Its appearance here confused me. Who had traveled from Florence to Milan?
Zoroastre had come to greet us and opened our door. When I stepped out I saw in the shadow of the palazzo door the figure of a tall man stooped down and speaking to Salai. They both turned to face the new arrivals.
“Papa?” I whispered, and looked to see Lorenzo smiling broadly. “You did this?” I said, my whole body trembling.
“When he returned from India, he came to Florence,” Lorenzo said. “Went to Verrocchio’s when he found us gone. My mother wrote and told me. I had him brought here.”
Now Leonardo recognized Ernesto. “Grandfather!” He strode quickly to the door and took the old man in his arms with a fierce embrace. Then he came back and likewise embraced Lorenzo.
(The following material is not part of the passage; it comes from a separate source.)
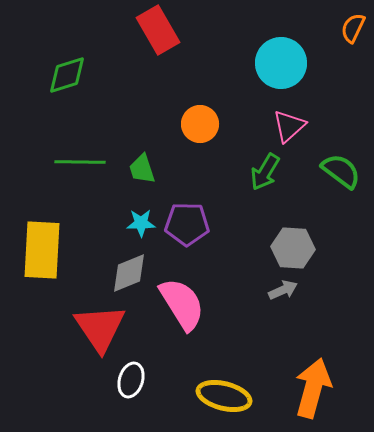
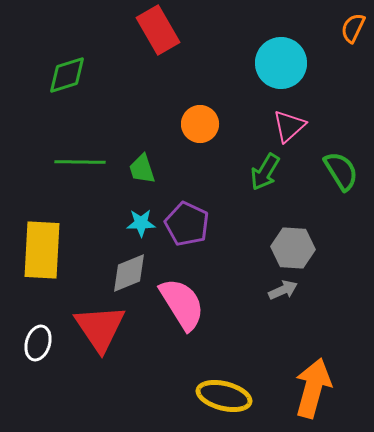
green semicircle: rotated 21 degrees clockwise
purple pentagon: rotated 24 degrees clockwise
white ellipse: moved 93 px left, 37 px up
I was finding it hard not to weep with joy and gratitude as my father and I closed the distance between us. I’d worried that all the years of traveling would have aged him, weakened him, but it was quite the reverse. When he took me in his arms and embraced me, his grasp had never felt so strong, nor when he pushed me back to regard my face did his countenance appear so vital. He was riven through and through with a great force of life.
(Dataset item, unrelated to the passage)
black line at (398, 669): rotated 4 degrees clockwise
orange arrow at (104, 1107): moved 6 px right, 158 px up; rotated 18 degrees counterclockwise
We never slept that night. Leonardo, Papa and Salai, Lorenzo and I gathered in the ducal bedchamber, each of us taking turns feeding the fire in the hearth. We sat or lay sprawled across the great bed, nibbling on cheese and bread, and the grape and olive compote I had taught Julia to make.
For the most part my father regaled us with tales of his many adventures in the East. The barefoot and painted holy men who wandered the countryside wearing nothing but loincloths and twisted themselves into fabulous shapes. The almond-eyed, dark-skinned women in silken veils wearing gold bracelets and nose rings, their hands and feet decorated with intricate inked designs. Ancient temples carved with men and women in the most immoderate postures of love. Elephants with immense snakelike noses upon whose backs my father had ridden on a wooden saddle.
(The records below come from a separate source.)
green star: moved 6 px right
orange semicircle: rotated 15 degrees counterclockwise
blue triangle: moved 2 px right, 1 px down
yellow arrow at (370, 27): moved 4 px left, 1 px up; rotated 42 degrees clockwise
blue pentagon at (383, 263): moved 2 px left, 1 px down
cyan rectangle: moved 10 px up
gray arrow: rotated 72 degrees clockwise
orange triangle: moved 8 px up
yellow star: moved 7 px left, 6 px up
While on his travels he’d heard next to nothing of the Christian world. The Indians, he said, were so steeped in their own culture—more ancient by thousands of years than the Western world—that Europe barely existed for them. He did hear many stories about the Judean saint the people called “Issa,” who had spent many years wandering India as a teacher, only to return to his home to be persecuted and crucified. Finally, so the legend went, Issa came back to India to live out his long life, and died there.